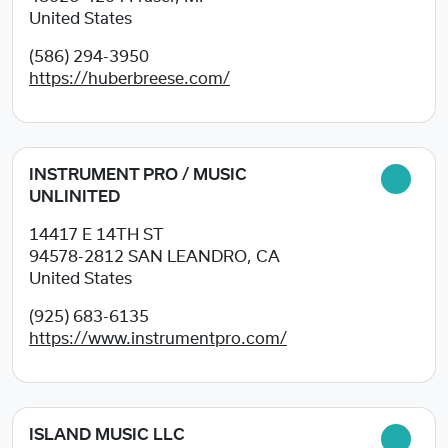
United States
(586) 294-3950
https://huberbreese.com/
INSTRUMENT PRO / MUSIC
UNLINITED
14417 E 14TH ST
94578-2812
SAN LEANDRO, CA
United States
(925) 683-6135
https://www.instrumentpro.com/
ISLAND MUSIC LLC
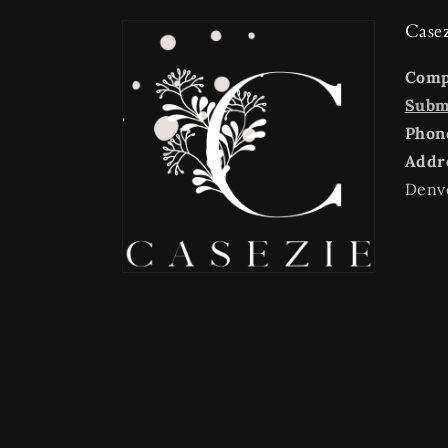
Case
Com
Submi
Phon
Addr
Denv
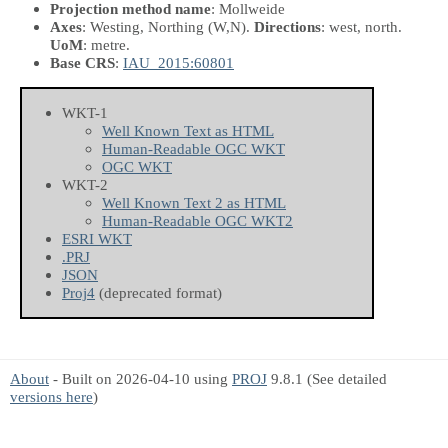
Projection method name
: Mollweide
Axes
: Westing, Northing
(W,N)
.
Directions
: west, north.
UoM
: metre.
Base CRS
:
IAU_2015:60801
WKT-1
Well Known Text as HTML
Human-Readable OGC WKT
OGC WKT
WKT-2
Well Known Text 2 as HTML
Human-Readable OGC WKT2
ESRI WKT
.PRJ
JSON
Proj4
(deprecated format)
About
- Built on 2026-04-10 using
PROJ
9.8.1 (See detailed
versions here
)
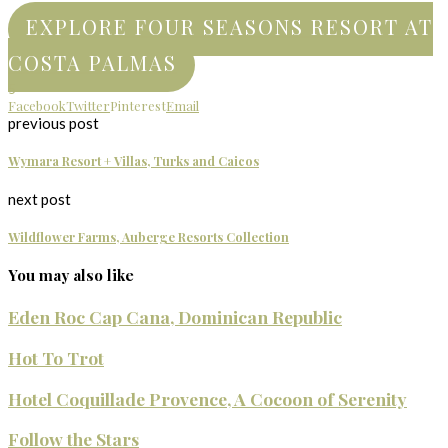
EXPLORE FOUR SEASONS RESORT AT
COSTA PALMAS
5
Facebook
Twitter
Pinterest
Email
previous post
Wymara Resort + Villas, Turks and Caicos
next post
Wildflower Farms, Auberge Resorts Collection
You may also like
Eden Roc Cap Cana, Dominican Republic
Hot To Trot
Hotel Coquillade Provence, A Cocoon of Serenity
Follow the Stars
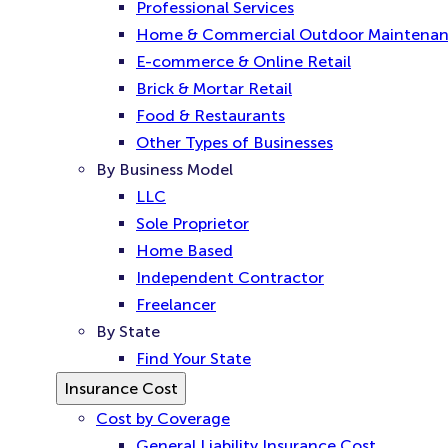
Professional Services
Home & Commercial Outdoor Maintena
E-commerce & Online Retail
Brick & Mortar Retail
Food & Restaurants
Other Types of Businesses
By Business Model
LLC
Sole Proprietor
Home Based
Independent Contractor
Freelancer
By State
Find Your State
Insurance Cost
Cost by Coverage
General Liability Insurance Cost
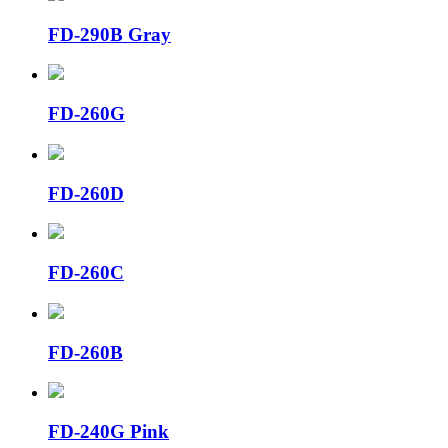
FD-290B Gray
FD-260G
FD-260D
FD-260C
FD-260B
FD-240G Pink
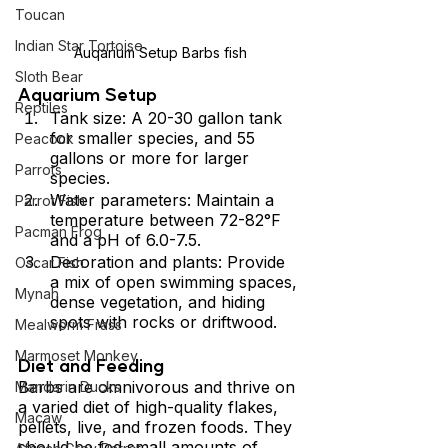
Toucan
Indian Star Tortoise
Auqarium Setup Barbs fish
Sloth Bear
Aquarium Setup
Reptiles
Tank size: A 20-30 gallon tank 
for smaller species, and 55 
Peacock
gallons or more for larger 
Parrots
species.
Water parameters: Maintain a 
Parrot Fish
temperature between 72-82°F 
Pacman Frog
and a pH of 6.0-7.5.
Decoration and plants: Provide 
Oscar Fish
a mix of open swimming spaces, 
Mynah
dense vegetation, and hiding 
spots with rocks or driftwood.
Mealworm Frass
Marmoset Monkey
Diet and Feeding 
Barbs are omnivorous and thrive on 
Mandarin Ducks
a varied diet of high-quality flakes, 
Macaw
pellets, live, and frozen foods. They 
should be fed small amounts of 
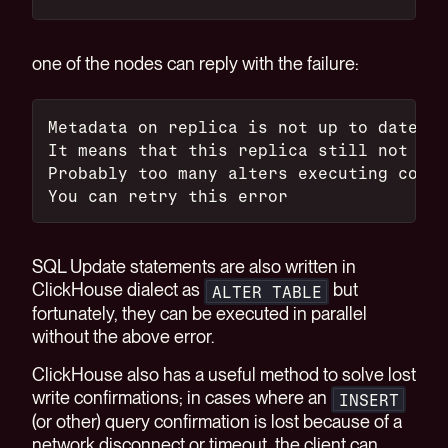
one of the nodes can reply with the failure:
Metadata on replica is not up to date wi
It means that this replica still not app
Probably too many alters executing concu
You can retry this error
SQL Update statements are also written in
ClickHouse dialect as
but
ALTER TABLE
fortunately, they can be executed in parallel
without the above error.
ClickHouse also has a useful method to solve lost
write confirmations; in cases where an
INSERT
(or other) query confirmation is lost because of a
network disconnect or timeout, the client can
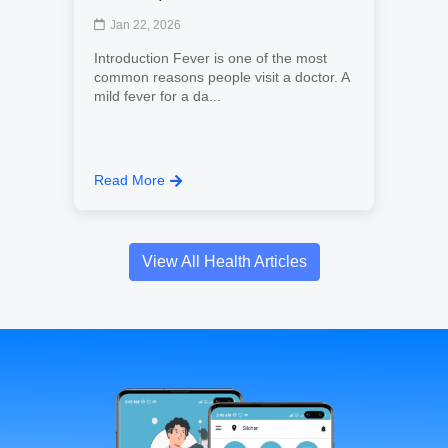
Jan 22, 2026
Introduction Fever is one of the most
common reasons people visit a doctor. A
mild fever for a da...
Read More
View All Health Articles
-- -- --
§ Action item: Pictures are to be left out. Otherwise, copy the material above exactly.

§ Your solution:
United States
(586) 294-3950
https://huberbreese.com/
INSTRUMENT PRO / MUSIC
UNLINITED
14417 E 14TH ST
94578-2812
SAN LEANDRO, CA
United States
(925) 683-6135
https://www.instrumentpro.com/
ISLAND MUSIC LLC
Case
Com
Submi
Phon
Addr
Denv
Projection method name
: Mollweide
Axes
: Westing, Northing
(W,N)
.
Directions
: west, north.
UoM
: metre.
Base CRS
:
IAU_2015:60801
WKT-1
Well Known Text as HTML
Human-Readable OGC WKT
OGC WKT
WKT-2
Well Known Text 2 as HTML
Human-Readable OGC WKT2
ESRI WKT
.PRJ
JSON
Proj4
(deprecated format)
About
- Built on 2026-04-10 using
PROJ
9.8.1 (See detailed
versions here
)
EXPLORE FOUR SEASONS RESORT AT
COSTA PALMAS
5
Facebook
Twitter
Pinterest
Email
previous post
Wymara Resort + Villas, Turks and Caicos
next post
Wildflower Farms, Auberge Resorts Collection
You may also like
Eden Roc Cap Cana, Dominican Republic
Hot To Trot
Hotel Coquillade Provence, A Cocoon of Serenity
Follow the Stars
Professional Services
Home & Commercial Outdoor Maintena
E-commerce & Online Retail
Brick & Mortar Retail
Food & Restaurants
Other Types of Businesses
By Business Model
LLC
Sole Proprietor
Home Based
Independent Contractor
Freelancer
By State
Find Your State
Insurance Cost
Cost by Coverage
General Liability Insurance Cost
FD-290B Gray
FD-260G
FD-260D
FD-260C
FD-260B
FD-240G Pink
Toucan
Indian Star Tortoise
Auqarium Setup Barbs fish
Sloth Bear
Aquarium Setup
Reptiles
Tank size: A 20-30 gallon tank 
for smaller species, and 55 
Peacock
gallons or more for larger 
Parrots
species.
Water parameters: Maintain a 
Parrot Fish
temperature between 72-82°F 
Pacman Frog
and a pH of 6.0-7.5.
Decoration and plants: Provide 
Oscar Fish
a mix of open swimming spaces, 
Mynah
dense vegetation, and hiding 
spots with rocks or driftwood.
Mealworm Frass
Marmoset Monkey
Diet and Feeding 
Barbs are omnivorous and thrive on 
Mandarin Ducks
a varied diet of high-quality flakes, 
Macaw
pellets, live, and frozen foods. They 
should be fed small amounts of 
one of the nodes can reply with the failure:
Metadata on replica is not up to date wi
It means that this replica still not app
Probably too many alters executing concu
You can retry this error
SQL Update statements are also written in
ClickHouse dialect as
but
ALTER TABLE
fortunately, they can be executed in parallel
without the above error.
ClickHouse also has a useful method to solve lost
write confirmations; in cases where an
INSERT
(or other) query confirmation is lost because of a
network disconnect or timeout, the client can
Jan 22, 2026
Introduction Fever is one of the most
common reasons people visit a doctor. A
mild fever for a da...
Read More
View All Health Articles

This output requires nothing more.